Moral y civilización. Una historia by Juan Antonio Rivera

My rating: 4 of 5 stars


This book was given to me as a birthday present by my friend, Carlos Gómez, who went to university with the author. Not long thereafter, Juan Antonio Rivera passed away unexpectedly, leaving this book as his final work. Carlos, naturally, was distraught at the news. The last time we spoke, I asked Carlos about Juan’s life. Juan was a highly independent man, who lived surrounded by books—thousands and thousands of books, on every subject and in every genre. Carlos recalls entering his home and being unable to sit down for the sheer quantity of reading material.

Naturally, I can only respect someone so singularly dedicated to the life of the mind. I read this work, therefore, as a kind of homage to this thinker whom I never had the opportunity to meet.

As it happens, I was well-prepared to tackle this work.
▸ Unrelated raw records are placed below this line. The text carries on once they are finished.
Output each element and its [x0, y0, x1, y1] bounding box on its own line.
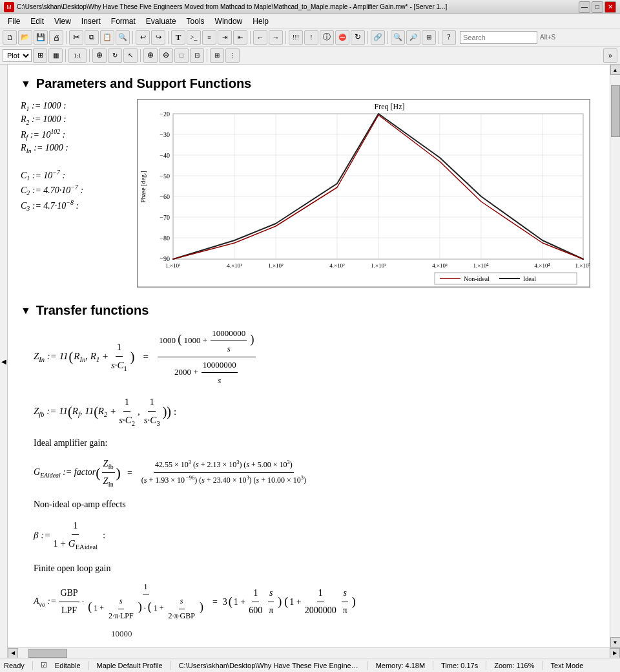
svg-text:−30: −30	[160, 131, 170, 138]
open-button[interactable]: 📂	[18, 30, 32, 45]
section2-triangle[interactable]: ▼	[21, 305, 31, 317]
svg-text:1.×10²: 1.×10²	[268, 262, 284, 269]
scroll-down-arrow[interactable]: ▼	[610, 637, 621, 647]
new-button[interactable]: 🗋	[3, 30, 17, 45]
left-arrow-btn[interactable]: ←	[253, 30, 267, 45]
section1-triangle[interactable]: ▼	[21, 78, 31, 90]
close-button[interactable]: ✕	[604, 1, 616, 13]
view3d-btn[interactable]: ▦	[48, 48, 63, 63]
section2-header: ▼ Transfer functions	[21, 303, 597, 318]
list-btn[interactable]: ≡	[202, 30, 216, 45]
param-Rf: Rf := 10102 :	[21, 128, 124, 141]
outdent-btn[interactable]: ⇤	[233, 30, 247, 45]
scroll-thumb[interactable]	[611, 85, 620, 137]
refresh-btn[interactable]: ↻	[351, 30, 365, 45]
status-sep3	[170, 661, 171, 670]
ratio-btn[interactable]: 1:1	[68, 48, 87, 63]
scroll-left-arrow[interactable]: ◀	[8, 648, 18, 658]
path-label: C:\Users\skhan\Desktop\Why Have These Fi…	[179, 662, 360, 669]
paste-button[interactable]: 📋	[100, 30, 114, 45]
zoom-minus-btn[interactable]: ⊖	[159, 48, 173, 63]
main-area: ◀ ▼ Parameters and Support Functions R1 …	[0, 65, 620, 658]
svg-text:−70: −70	[160, 214, 170, 221]
zoom-box-btn[interactable]: □	[174, 48, 189, 63]
find-button[interactable]: 🔍	[116, 30, 130, 45]
scroll-h-thumb[interactable]	[28, 649, 67, 658]
collapse-left[interactable]: ◀	[0, 65, 8, 658]
svg-text:−60: −60	[160, 193, 170, 200]
zoom-in-btn[interactable]: 🔍	[391, 30, 405, 45]
status-sep5	[433, 661, 433, 670]
param-C1: C1 := 10−7 :	[21, 169, 124, 182]
GEAideal-block: GEAideal := factor ( Zfb ZIn ) = 42.55 ×…	[34, 456, 597, 490]
menu-edit[interactable]: Edit	[25, 16, 49, 27]
grid-btn[interactable]: ⊞	[33, 48, 47, 63]
maximize-button[interactable]: □	[592, 1, 603, 13]
grid2-btn[interactable]: ⊞	[210, 48, 224, 63]
print-button[interactable]: 🖨	[49, 30, 63, 45]
title-text: C:\Users\skhan\Desktop\Why Have These Fi…	[17, 3, 579, 10]
undo-button[interactable]: ↩	[136, 30, 150, 45]
menu-tools[interactable]: Tools	[181, 16, 210, 27]
zoom-fit2-btn[interactable]: ⊡	[190, 48, 204, 63]
cut-button[interactable]: ✂	[69, 30, 83, 45]
status-sep6	[486, 661, 486, 670]
collapse-right-btn[interactable]: »	[603, 48, 617, 63]
profile-label: Maple Default Profile	[97, 662, 163, 669]
sep12	[207, 49, 207, 62]
right-arrow-btn[interactable]: →	[269, 30, 283, 45]
plot-type-select[interactable]: Plot	[3, 49, 32, 62]
help-btn[interactable]: ?	[442, 30, 456, 45]
menu-format[interactable]: Format	[106, 16, 141, 27]
menu-view[interactable]: View	[49, 16, 76, 27]
exec-btn[interactable]: !!!	[289, 30, 303, 45]
time-label: Time: 0.17s	[441, 662, 478, 669]
sep7	[388, 31, 388, 44]
info-btn[interactable]: ⓘ	[320, 30, 334, 45]
menu-insert[interactable]: Insert	[76, 16, 106, 27]
svg-text:1.×10⁴: 1.×10⁴	[473, 262, 490, 269]
axes-btn[interactable]: ⊕	[92, 48, 107, 63]
frequency-plot[interactable]: Freq [Hz]	[137, 99, 590, 288]
cursor-btn[interactable]: ↖	[123, 48, 138, 63]
menu-evaluate[interactable]: Evaluate	[141, 16, 181, 27]
indent-btn[interactable]: ⇥	[218, 30, 232, 45]
ideal-gain-label: Ideal amplifier gain:	[34, 435, 597, 451]
code-btn[interactable]: >_	[187, 30, 201, 45]
section1-title: Parameters and Support Functions	[36, 76, 251, 91]
sep11	[140, 49, 141, 62]
svg-text:4.×10²: 4.×10²	[329, 262, 345, 269]
mode-label: Text Mode	[551, 662, 584, 669]
copy-button[interactable]: ⧉	[85, 30, 99, 45]
scrollbar-vertical[interactable]: ▲ ▼	[610, 65, 620, 647]
zoom-fit-btn[interactable]: ⊞	[422, 30, 436, 45]
Zfb-block: Zfb := 11 ( Rf, 11 ( R2 + 1 s·C2 , 1 s·C…	[34, 394, 597, 430]
menu-window[interactable]: Window	[210, 16, 248, 27]
editable-label: Editable	[55, 662, 81, 669]
param-R1: R1 := 1000 :	[21, 101, 124, 112]
menu-file[interactable]: File	[3, 16, 25, 27]
menu-help[interactable]: Help	[247, 16, 274, 27]
svg-text:−50: −50	[160, 173, 170, 180]
sep5	[285, 31, 286, 44]
text-btn[interactable]: T	[171, 30, 185, 45]
svg-text:−20: −20	[160, 110, 170, 118]
exec2-btn[interactable]: !	[304, 30, 318, 45]
scroll-right-arrow[interactable]: ▶	[610, 648, 620, 658]
rotate-btn[interactable]: ↻	[108, 48, 122, 63]
redo-button[interactable]: ↪	[151, 30, 165, 45]
scroll-up-arrow[interactable]: ▲	[610, 65, 621, 75]
search-input[interactable]	[460, 31, 537, 44]
status-ready: Ready	[4, 662, 25, 669]
link-btn[interactable]: 🔗	[371, 30, 385, 45]
save-button[interactable]: 💾	[34, 30, 48, 45]
scrollbar-horizontal[interactable]: ◀ ▶	[8, 647, 620, 658]
stop-btn[interactable]: ⛔	[335, 30, 349, 45]
zoom-out-btn[interactable]: 🔎	[406, 30, 420, 45]
sep1	[66, 31, 67, 44]
svg-text:1.×10⁵: 1.×10⁵	[575, 262, 590, 269]
status-sep1	[32, 661, 33, 670]
dots-btn[interactable]: ⋮	[225, 48, 240, 63]
zoom-plus-btn[interactable]: ⊕	[143, 48, 158, 63]
minimize-button[interactable]: —	[579, 1, 590, 13]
With the exception of Friedrich Hayek, I was familiar with all the thinkers most often cited: Charles Darwin, Steven Pinker, Jonathan Haidt, David Graeber, Richard Dawkins, Daniel Kahneman, and Jared Diamond, among others. If you are familiar with these writers, you may notice that none of them are philosophers. And, indeed, this book is not really a work of moral philosophy in the strict sense. Rivera is not concerned with the old question of ethics—how an individual might make a moral choice. He is concerned, rather, with how morality evolved over time, and how it operates now.

In a book that begins with the evolution of altruistic behaviors and ends with a defense of classical liberalism, a lot of intellectual ground is covered. It is not easy to summarize it all. The pithiest way that I can encapsulate Rivera’s view is that he is extremely suspicious of rationality. By this, I mean that he distrusts individual decision-making, even—or especially—when it is guided by conscious, logical thought. He thinks it is impossible for one person to have it all figured out.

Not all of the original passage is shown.